Jamieson, Fausset, and Brown
Contrasted with sensual allurements are the advantages of divine wisdom, which publicly invites men, offers the best principles of life, and the most valuable benefits resulting from receiving her counsels. Her relation to the divine plans and acts is introduced, as in Proverbs 3:19-20, though more fully, to commend her desirableness for men, and the whole is closed by an assurance that those finding her find God's favor, and those neglecting ruin themselves. Many regard the passage as a description of the Son of God by the title, Wisdom, which the older Jews used (and by which He is called in Luke 11:49), as John 1:1, etc., describes Him by that of Logos, the Word.
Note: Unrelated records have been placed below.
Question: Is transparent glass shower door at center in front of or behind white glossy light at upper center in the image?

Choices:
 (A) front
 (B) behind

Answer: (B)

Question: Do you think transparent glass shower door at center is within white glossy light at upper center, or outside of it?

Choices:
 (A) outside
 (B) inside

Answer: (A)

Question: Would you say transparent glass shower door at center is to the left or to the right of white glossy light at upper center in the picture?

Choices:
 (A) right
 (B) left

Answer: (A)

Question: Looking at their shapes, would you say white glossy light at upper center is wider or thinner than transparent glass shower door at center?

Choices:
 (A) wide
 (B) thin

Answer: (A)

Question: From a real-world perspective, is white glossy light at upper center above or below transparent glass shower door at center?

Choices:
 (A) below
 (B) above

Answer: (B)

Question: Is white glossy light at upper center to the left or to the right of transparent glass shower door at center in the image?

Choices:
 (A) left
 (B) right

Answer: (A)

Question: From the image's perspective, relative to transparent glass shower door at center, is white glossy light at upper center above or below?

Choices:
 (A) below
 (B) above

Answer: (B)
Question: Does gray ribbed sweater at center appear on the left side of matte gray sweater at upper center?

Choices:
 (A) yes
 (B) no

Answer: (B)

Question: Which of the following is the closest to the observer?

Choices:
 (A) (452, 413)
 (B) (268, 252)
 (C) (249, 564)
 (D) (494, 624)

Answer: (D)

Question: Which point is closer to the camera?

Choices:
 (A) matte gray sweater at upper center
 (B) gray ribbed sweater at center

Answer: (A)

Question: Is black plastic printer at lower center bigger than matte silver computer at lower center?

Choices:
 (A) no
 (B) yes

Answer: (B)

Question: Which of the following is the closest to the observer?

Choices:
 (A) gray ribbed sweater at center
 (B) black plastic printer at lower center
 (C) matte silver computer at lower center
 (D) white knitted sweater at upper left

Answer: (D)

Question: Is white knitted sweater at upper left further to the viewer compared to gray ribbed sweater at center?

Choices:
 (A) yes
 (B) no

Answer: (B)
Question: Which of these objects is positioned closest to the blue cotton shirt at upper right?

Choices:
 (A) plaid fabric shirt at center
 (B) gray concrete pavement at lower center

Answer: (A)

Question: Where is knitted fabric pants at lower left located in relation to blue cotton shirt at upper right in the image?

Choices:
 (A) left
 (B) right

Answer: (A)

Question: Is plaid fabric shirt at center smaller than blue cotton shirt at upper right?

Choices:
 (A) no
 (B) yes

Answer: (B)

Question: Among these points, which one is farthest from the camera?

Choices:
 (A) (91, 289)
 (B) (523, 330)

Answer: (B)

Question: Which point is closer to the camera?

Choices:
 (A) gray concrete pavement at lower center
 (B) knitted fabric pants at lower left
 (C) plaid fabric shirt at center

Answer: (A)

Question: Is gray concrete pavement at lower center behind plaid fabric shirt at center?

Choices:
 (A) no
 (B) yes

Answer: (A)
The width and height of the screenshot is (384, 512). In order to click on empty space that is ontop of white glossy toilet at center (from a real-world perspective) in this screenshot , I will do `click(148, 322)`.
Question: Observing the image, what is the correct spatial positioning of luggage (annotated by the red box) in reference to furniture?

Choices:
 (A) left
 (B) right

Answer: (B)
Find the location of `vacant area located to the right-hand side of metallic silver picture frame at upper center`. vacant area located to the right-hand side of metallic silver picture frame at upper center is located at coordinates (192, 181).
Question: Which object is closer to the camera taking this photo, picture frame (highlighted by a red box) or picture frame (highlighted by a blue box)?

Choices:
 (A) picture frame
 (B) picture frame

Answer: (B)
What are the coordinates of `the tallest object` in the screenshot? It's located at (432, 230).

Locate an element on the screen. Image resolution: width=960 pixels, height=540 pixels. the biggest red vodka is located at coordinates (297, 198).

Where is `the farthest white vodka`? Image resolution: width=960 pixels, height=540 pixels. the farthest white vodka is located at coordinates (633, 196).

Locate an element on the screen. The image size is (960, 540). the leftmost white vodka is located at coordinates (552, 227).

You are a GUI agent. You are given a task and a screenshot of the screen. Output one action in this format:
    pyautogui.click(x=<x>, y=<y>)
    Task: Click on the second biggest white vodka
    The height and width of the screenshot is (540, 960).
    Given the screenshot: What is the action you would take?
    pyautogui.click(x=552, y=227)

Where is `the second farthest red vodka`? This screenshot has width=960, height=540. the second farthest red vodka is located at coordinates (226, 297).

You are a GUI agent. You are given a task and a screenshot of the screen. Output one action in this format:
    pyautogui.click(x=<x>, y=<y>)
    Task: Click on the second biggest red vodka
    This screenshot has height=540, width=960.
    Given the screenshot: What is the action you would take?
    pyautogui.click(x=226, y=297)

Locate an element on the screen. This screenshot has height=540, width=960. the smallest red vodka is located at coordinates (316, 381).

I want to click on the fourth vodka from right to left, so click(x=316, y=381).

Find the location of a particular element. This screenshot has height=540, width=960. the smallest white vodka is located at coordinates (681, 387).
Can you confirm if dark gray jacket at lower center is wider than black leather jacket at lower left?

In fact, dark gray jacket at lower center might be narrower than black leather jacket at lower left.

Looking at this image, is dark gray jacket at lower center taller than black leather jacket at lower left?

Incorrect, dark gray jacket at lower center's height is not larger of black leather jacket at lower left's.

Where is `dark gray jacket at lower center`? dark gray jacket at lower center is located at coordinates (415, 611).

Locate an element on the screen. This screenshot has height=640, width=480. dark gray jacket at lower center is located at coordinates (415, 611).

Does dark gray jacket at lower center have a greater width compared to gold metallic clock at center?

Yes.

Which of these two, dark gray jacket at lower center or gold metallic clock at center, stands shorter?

But the passage may be taken as a personification of wisdom: for, (1) Though described as with God, wisdom is not asserted to be God. (2) The use of personal attributes is equally consistent with a personification, as with the description of a real person. (3) The personal pronouns used accord with the gender (feminine) of wisdom constantly, and are never changed to that of the person meant, as sometimes occurs in a corresponding use of spirit, which is neuter in Greek, but to which masculine pronouns are often applied (John 16:14), when the acts of the Holy Spirit are described. (4) Such a personification is agreeable to the style of this book (compare Proverbs 1:20; Proverbs 3:16-17; Proverbs 4:8; Proverbs 6:20-22; Proverbs 9:1-4), whereas no prophetical or other allusions to the Saviour or the new dispensation are found among the quotations of this book in the New Testament, and unless this be such, none exist. (5) Nothing is lost as to the importance of this passage, which still remains a most ornate and also solemn and impressive teaching of inspiration on the value of wisdom. (Pro. 8:1-36)
The publicity and universality of the call contrast with the secrecy and intrigues of the wicked (Proverbs 7:8, etc.).